Villagers in this part of Bengal are used to making tree-top platforms, locally called machans to guard their crops against wild elephants. But nobody in the village ever imagined that the traditional skill would come handy in imparting long-distance history lessons.

Treetop, a proxy for network towers

Climbing trees to access mobile networks is, however, not an unknown manoeuvre in rural areas grappling with poor mobile and internet services.

Earlier this month, International Cricket Council’s international panel umpire Anil Choudhury posted on social media a few pictures of him trying to make a phone call from atop a tree at his ancestral village Dangrol in Uttar Pradesh’s Shamli district.

“I’m here with my two sons since March 16. The biggest problem is the network here. I can’t talk to anyone or use the internet. To be able to do that I have to go outside the village, climb up a tree or go to the rooftop.
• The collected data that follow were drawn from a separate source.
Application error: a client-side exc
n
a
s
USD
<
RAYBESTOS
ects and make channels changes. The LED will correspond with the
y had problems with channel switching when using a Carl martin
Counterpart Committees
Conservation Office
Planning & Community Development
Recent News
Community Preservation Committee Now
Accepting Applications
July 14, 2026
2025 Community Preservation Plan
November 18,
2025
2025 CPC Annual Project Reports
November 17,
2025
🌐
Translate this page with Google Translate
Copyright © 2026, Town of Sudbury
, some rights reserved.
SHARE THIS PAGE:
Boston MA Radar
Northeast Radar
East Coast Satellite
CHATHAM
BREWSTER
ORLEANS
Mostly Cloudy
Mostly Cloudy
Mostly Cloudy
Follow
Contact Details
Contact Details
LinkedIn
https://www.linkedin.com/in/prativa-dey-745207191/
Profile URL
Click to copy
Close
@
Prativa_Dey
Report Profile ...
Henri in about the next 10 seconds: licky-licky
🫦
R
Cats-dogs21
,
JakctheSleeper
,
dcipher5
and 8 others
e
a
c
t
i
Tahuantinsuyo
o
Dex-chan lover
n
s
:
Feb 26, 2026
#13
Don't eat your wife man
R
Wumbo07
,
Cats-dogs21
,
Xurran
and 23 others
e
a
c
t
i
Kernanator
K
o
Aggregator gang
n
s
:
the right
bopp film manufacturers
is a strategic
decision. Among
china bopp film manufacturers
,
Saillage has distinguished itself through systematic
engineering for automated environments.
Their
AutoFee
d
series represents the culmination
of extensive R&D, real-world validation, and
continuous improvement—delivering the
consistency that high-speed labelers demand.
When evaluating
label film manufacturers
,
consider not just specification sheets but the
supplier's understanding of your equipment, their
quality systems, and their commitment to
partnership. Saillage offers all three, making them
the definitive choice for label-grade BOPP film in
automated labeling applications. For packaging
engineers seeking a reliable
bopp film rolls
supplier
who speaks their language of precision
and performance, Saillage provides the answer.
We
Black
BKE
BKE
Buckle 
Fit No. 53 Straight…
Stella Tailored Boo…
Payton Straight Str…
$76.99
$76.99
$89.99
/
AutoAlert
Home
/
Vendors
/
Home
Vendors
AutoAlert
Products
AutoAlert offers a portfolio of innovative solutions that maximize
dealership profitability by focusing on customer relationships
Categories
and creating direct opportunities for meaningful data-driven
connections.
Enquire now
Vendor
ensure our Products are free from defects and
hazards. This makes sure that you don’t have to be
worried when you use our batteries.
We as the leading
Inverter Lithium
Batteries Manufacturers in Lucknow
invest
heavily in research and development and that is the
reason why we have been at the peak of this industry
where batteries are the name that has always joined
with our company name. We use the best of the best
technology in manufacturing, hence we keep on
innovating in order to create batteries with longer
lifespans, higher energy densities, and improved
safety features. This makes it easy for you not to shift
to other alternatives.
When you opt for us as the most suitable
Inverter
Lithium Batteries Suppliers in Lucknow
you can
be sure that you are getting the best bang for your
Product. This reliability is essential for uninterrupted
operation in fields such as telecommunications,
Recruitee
Also the network is not available all the time,” Chaudhary was quoted as saying by PTI-Bhasha.

A few years ago Jharkhand government’s ambitious biometric attendance scheme for government school teachers faced similar network hurdles in the villages of Palamu district. The local newspapers carried reports of how teachers at a school in Sohree Khas village in the district’s Satbarwa block used to climb up a tree to get their biometric attendance recorded on the tablet provided by the government after they discovered that the 2G network only “catches” on a particular tree branch.

Low internet penetration to rural pockets

According to data collected by the National Sample Survey as a part of the Survey on Education in 2014, only five per cent of students in rural India have access to the internet. The overall internet penetration in rural areas increased marginally from 9 per cent in 2015 to 25 per cent in 2018, according to another survey.

One of the reasons attributed by the survey for the poor penetration is lack of mobile connectivity in remote and far-flung areas. Acknowledging the deficiency, Parliament’s standing committee on finance, recently in a draft report on transformation towards a digital economy urged the government to urgently bridge the digital gap.

Related news: Internet speed, connectivity hinder DU profs from holding online classes

To bridge the rural-urban connectivity divide, particularly in security-risk areas, the Cabinet in November last year approved the construction of almost 207 towers in Bankura and four others in the Maoist-affected districts of West Bengal.  The approval was part of the Ministry of Home Affairs’-identified telecom connectivity programme worth ₹2,194.83 crore for erecting 3,465 towers in Maoist insurgency-hit areas.

“After the submission of bidding, which was extended to February 24, the process got stuck due to the COVID-19 outbreak,” said a top official in the Department of Telecommunications.

To enhance broadband connectivity in rural areas, the official said a budgetary allocation of ₹6,000 crore was made for the Bharat Net programme in 2020-21. He, however, admits that the amount is too less to bridge the huge gap.